WA-MSR mesh current controller, FLOW-R
FLOW-R Research Project: Development of
the WA-MSR Mesh Current Controller
FLOW-R, synonymous with the WA-MSR mesh current controller, was developed jointly by TU-Kaiserslautern, Pfalzwerke, Pfalzwerke Netz, PPC, and Walcher.
The mesh current controller, FLOW-R, has the task of controlling the current flows in meshed low-voltage networks or ring mains in such a way as to balance out strong fluctuations in current flows in parallel mesh lines.
The two Kirchhoff laws are implemented by FLOW-R to form the basis for the controller.
For this, within a mesh, the currents and the phase voltages and angles are cyclically queried at technically relevant measurement points approximately every ten seconds and evaluated in the WA-MSR.
If there is a need for action by the controller, it becomes active and sends suitable dynamic compensating current through the monitored mesh by connecting or disconnecting adapted tap-changing transformers.
The WA-MSR also determines the direction of flow of the compensating current within the ring main; with this, the rated current at all points of the mesh can be influenced.
The WA-MSR can also assume the task of voltage control within certain limits.
The WA-MSR can optionally be monitored from the master display and, if necessary, parameterized via telecontrol protocol IEC 60870-5-104.
Operating Principle
The figure to the left shows the current flow through the mesh without the WA-MSR.
The figure to the right shows the same mesh with installed WA-MSR. It can be seen that the compensating current of 100 A injected by FLOW-R (WA-MSR) counteracts overloading of the right circuit with 220 A at the time.

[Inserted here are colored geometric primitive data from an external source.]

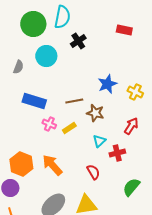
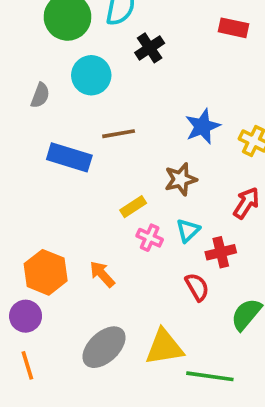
brown line: (74, 101) -> (119, 134), moved
brown star: (95, 113) -> (181, 179), turned -30
pink cross: (49, 124) -> (150, 238), moved
orange arrow: (52, 165) -> (102, 274), size x0.7
red semicircle: (93, 172) -> (197, 287), moved

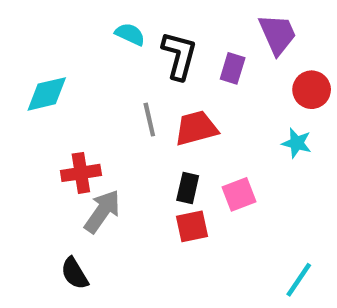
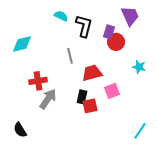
red circle: (312, 90) -> (116, 42), moved
red trapezoid: (196, 128) -> (92, 73), moved
black rectangle: (188, 188) -> (82, 97), moved
black semicircle: (75, 273) -> (20, 130), moved

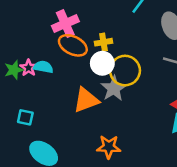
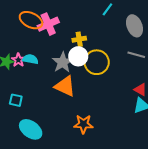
orange ellipse: (73, 45) -> (31, 20), moved
gray star: (114, 89) -> (63, 62), moved
orange triangle: (86, 100) -> (65, 86), turned 45

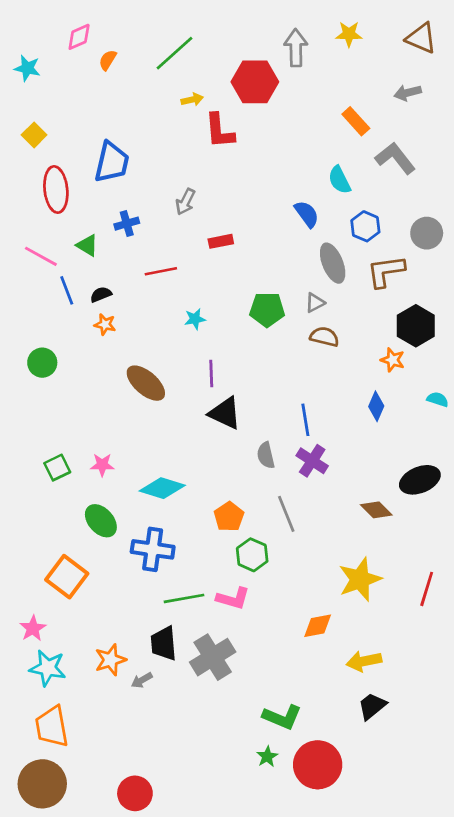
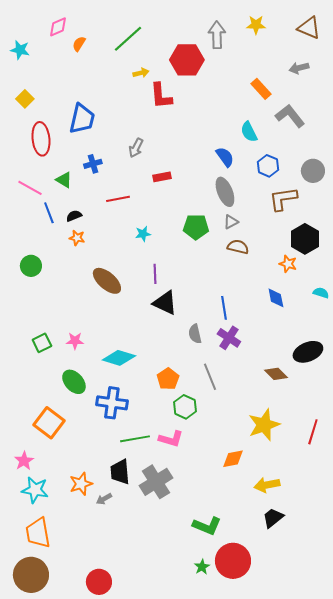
gray ellipse: (333, 263) -> (225, 192), moved
blue diamond: (376, 406) -> (276, 298), turned -35
green star: (267, 757) -> (202, 567), moved

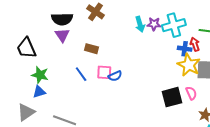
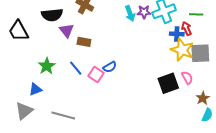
purple triangle: (62, 35) -> (67, 30), moved
black trapezoid: (26, 48) -> (19, 31), moved
pink square: (104, 72) -> (96, 75), moved, turned 35
green star: (40, 75) -> (47, 66), moved, turned 30

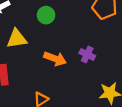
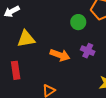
green circle: (46, 15) -> (78, 22), moved

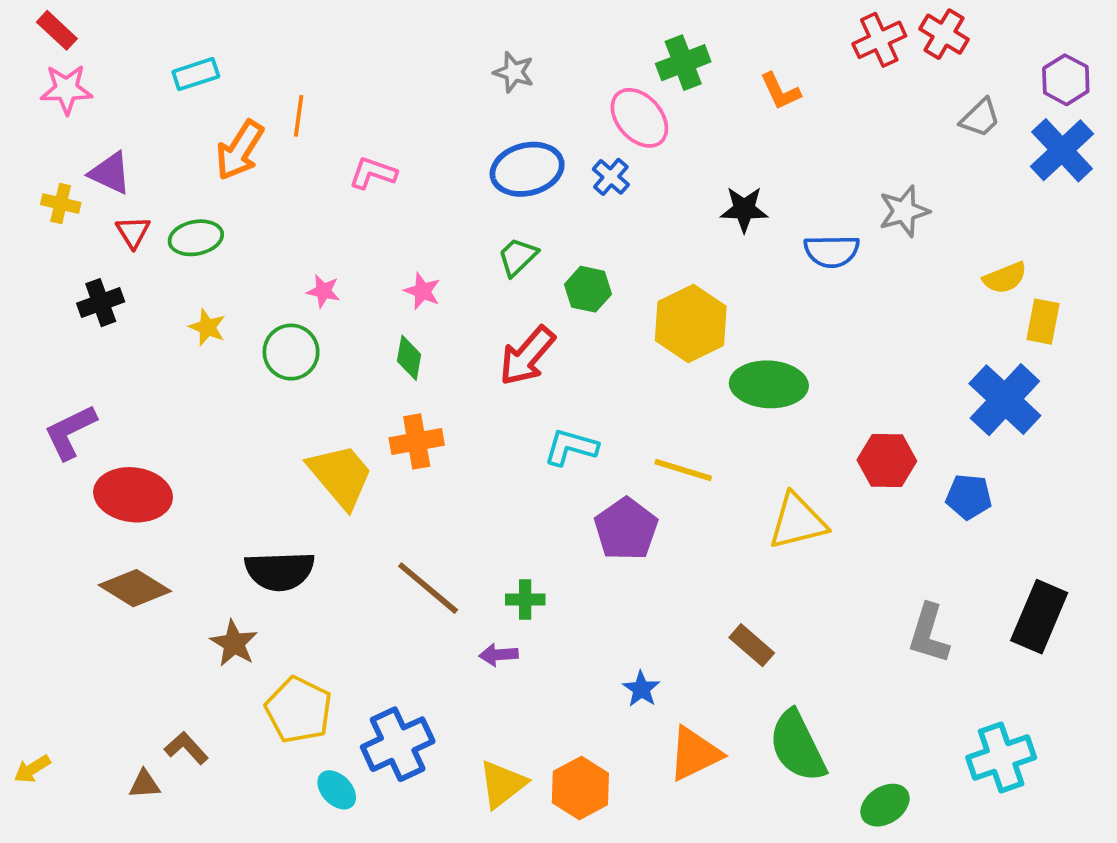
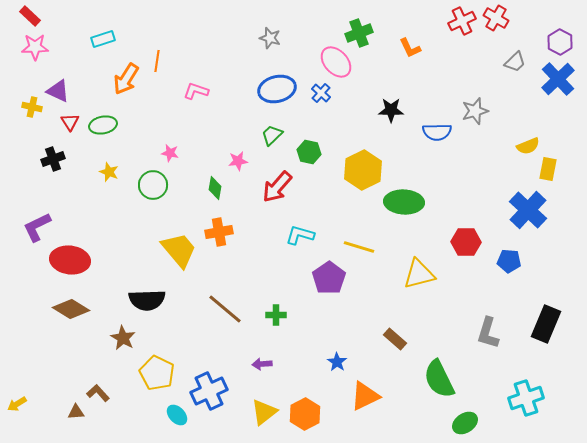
pink star: (422, 291) -> (238, 161), moved, turned -30
purple arrow: (499, 655) -> (262, 364), moved
green semicircle: (797, 746) -> (439, 379), moved

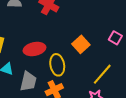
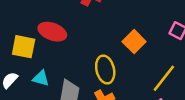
red ellipse: (34, 49) -> (52, 32), moved, turned 35

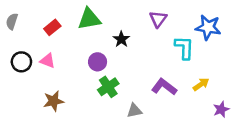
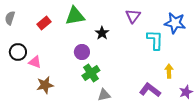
pink triangle: (48, 61) -> (35, 62), moved
yellow arrow: (201, 84) -> (169, 71), turned -56
purple L-shape: (164, 87) -> (150, 90), moved
gray triangle: (134, 111) -> (104, 95), moved

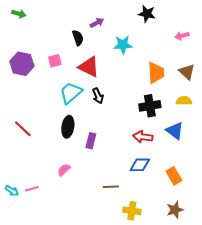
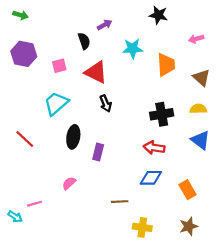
purple hexagon: (22, 64) -> (24, 54), moved
orange trapezoid: (156, 73) -> (166, 65), moved
cyan trapezoid: (71, 93) -> (56, 103), moved
blue triangle: (175, 131) -> (200, 140), moved
cyan arrow: (12, 191) -> (15, 217), moved

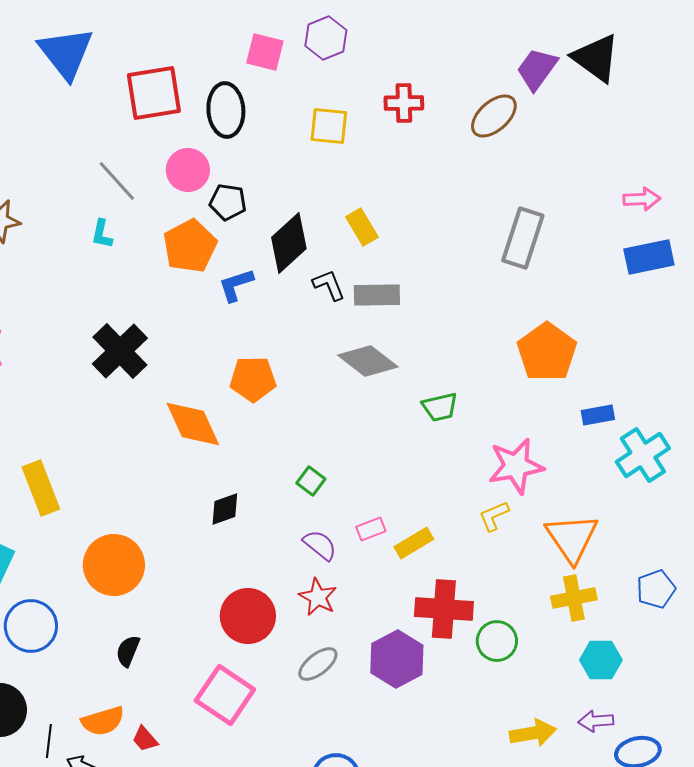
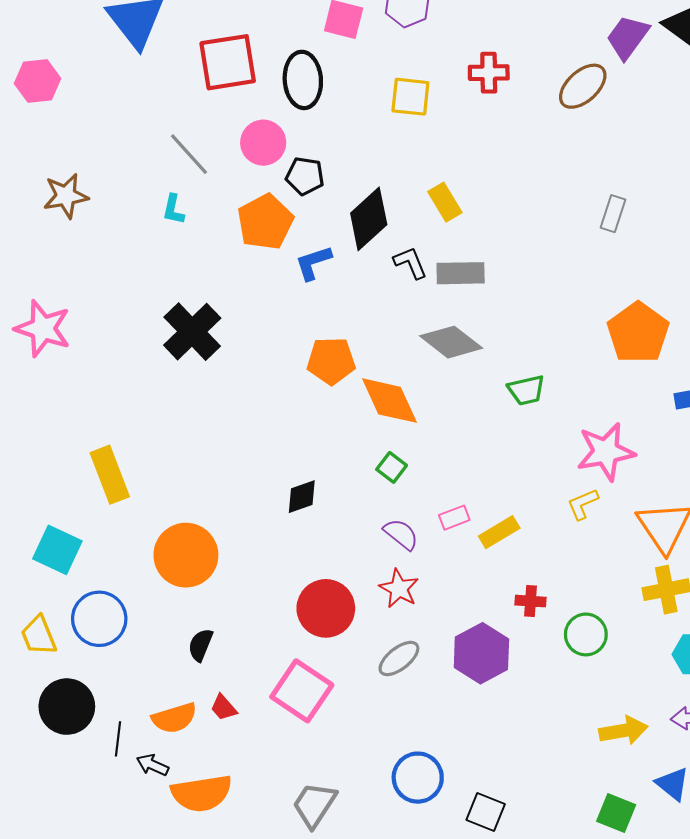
gray rectangle: (523, 238) -> (613, 214), size x0.6
orange diamond: (193, 424) -> (390, 401), moved
red cross: (444, 609) -> (531, 601), size x0.5
red trapezoid: (145, 739) -> (223, 708), moved

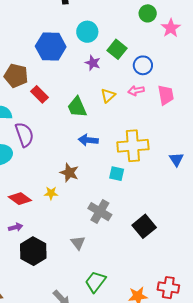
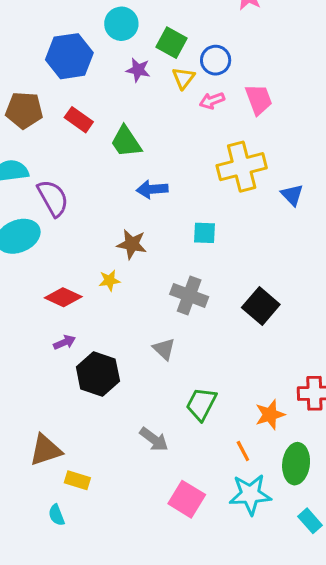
red rectangle: (39, 94) -> (79, 120), moved
yellow triangle: (108, 95) -> (183, 78), moved
yellow cross: (133, 146) -> (242, 167), moved

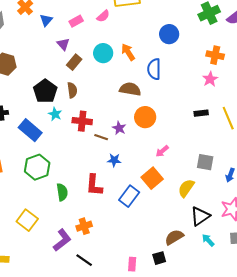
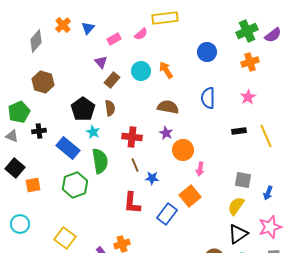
blue triangle: (46, 20) -> (88, 28), moved
orange cross: (215, 55) -> (250, 62), moved, turned -30
blue semicircle: (154, 69) -> (208, 98), moved
orange circle: (145, 117) -> (183, 150), moved
red cross: (82, 121) -> (132, 137), moved
purple star: (119, 128) -> (166, 133), moved
brown line: (101, 137) -> (135, 165), moved, turned 48
pink arrow: (162, 151) -> (200, 169), turned -40
yellow semicircle: (186, 188) -> (236, 206), moved
green semicircle: (62, 192) -> (100, 161), moved, size x1.4

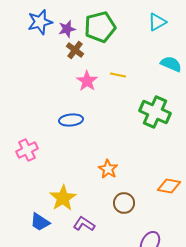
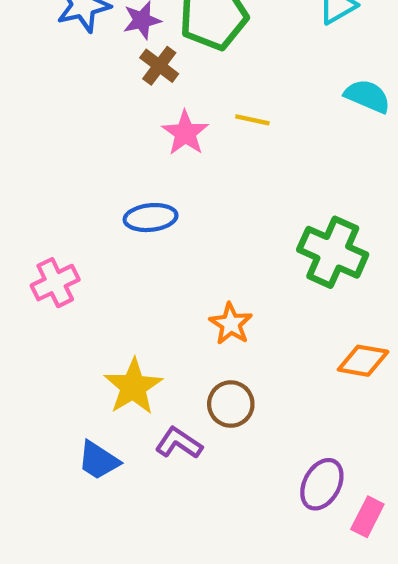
green cross: (155, 112) -> (333, 252), moved
brown circle: (124, 203) -> (231, 404), moved
blue trapezoid: (40, 222) -> (99, 460), moved

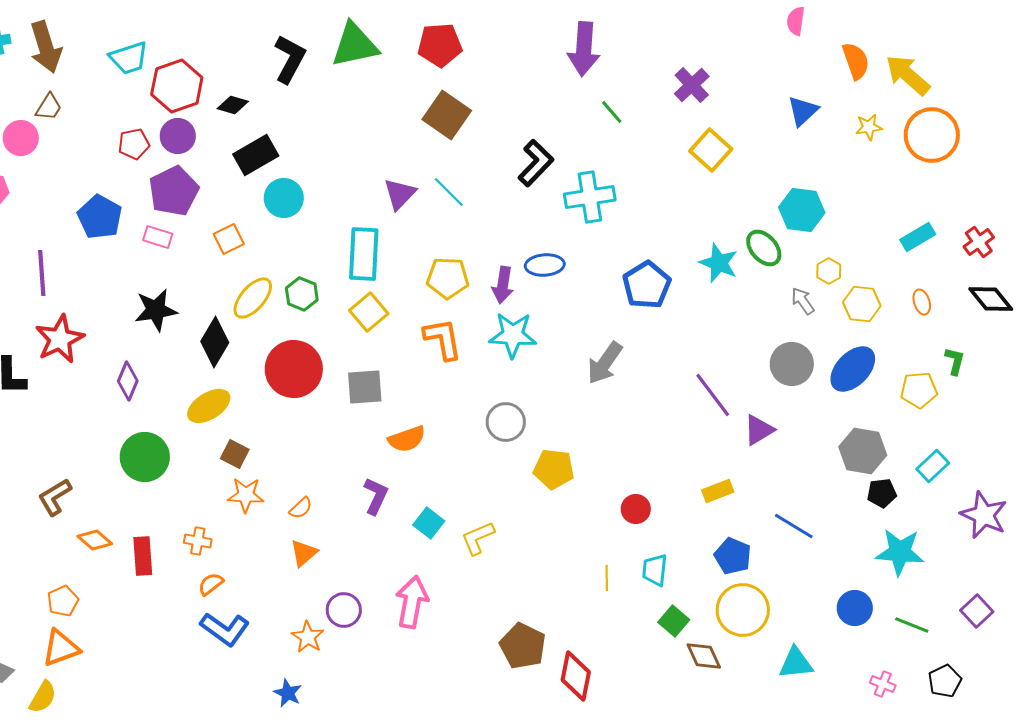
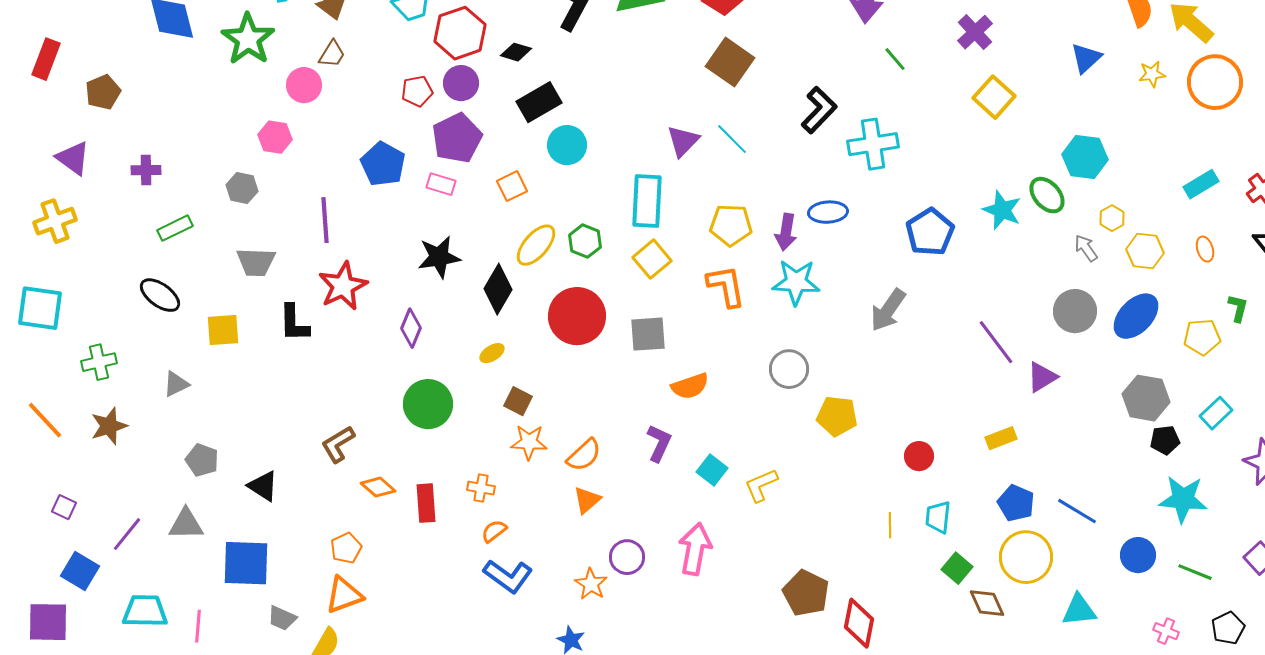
yellow ellipse: (209, 406) -> (492, 353), size x0.6
orange semicircle: (301, 508) -> (584, 455), size x1.5
blue line: (794, 526) -> (1077, 511), moved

Through this, the current that would theoretically flow without the WA-MSR is reduced from 220 A to 120 A. Because the injected compensating current must flow back to FLOW-R, the relatively poorly loaded parallel branch is better utilized than before. Network conversion can hence be avoided or at least considerably delayed.
The WA-MSR is installed in a cable distribution cabinet for easy mounting on a concrete plinth.
The figure shows the opened FLOW-R with the very maintenance-friendly arrangement of components.
The arrangement of input and output fuses enables rapid switching to a bypass.
Closed WA-MSR (left cabinet) in the local network.
Deployment in test network
Diagram showing test network of Pfalzwerke with measurement points and transformer station as well as the location of the FLOW-R (WA-MSR) marked.
The data are exchanged via power line.
The control principle can be derived more easily in a simplified equivalent circuit diagram.
Comparison of representative measurement curves recorded at different times in the same mesh once without and once with FLOW-R. The mode of operation of the WA-MSR can clearly be seen in the curve in Figure 7. The current Ilimit = 40 A shown in blue is well maintained.
As soon as this current wants to rise, it is compensated for by the current injected by FLOW-R
(shown in red). The green curve (tap) given below shows the transformer tap changes at the given times.
With the WA-MSR, completely new, low-cost equipment that can avoid the often very expensive network expansion required in many application cases is available.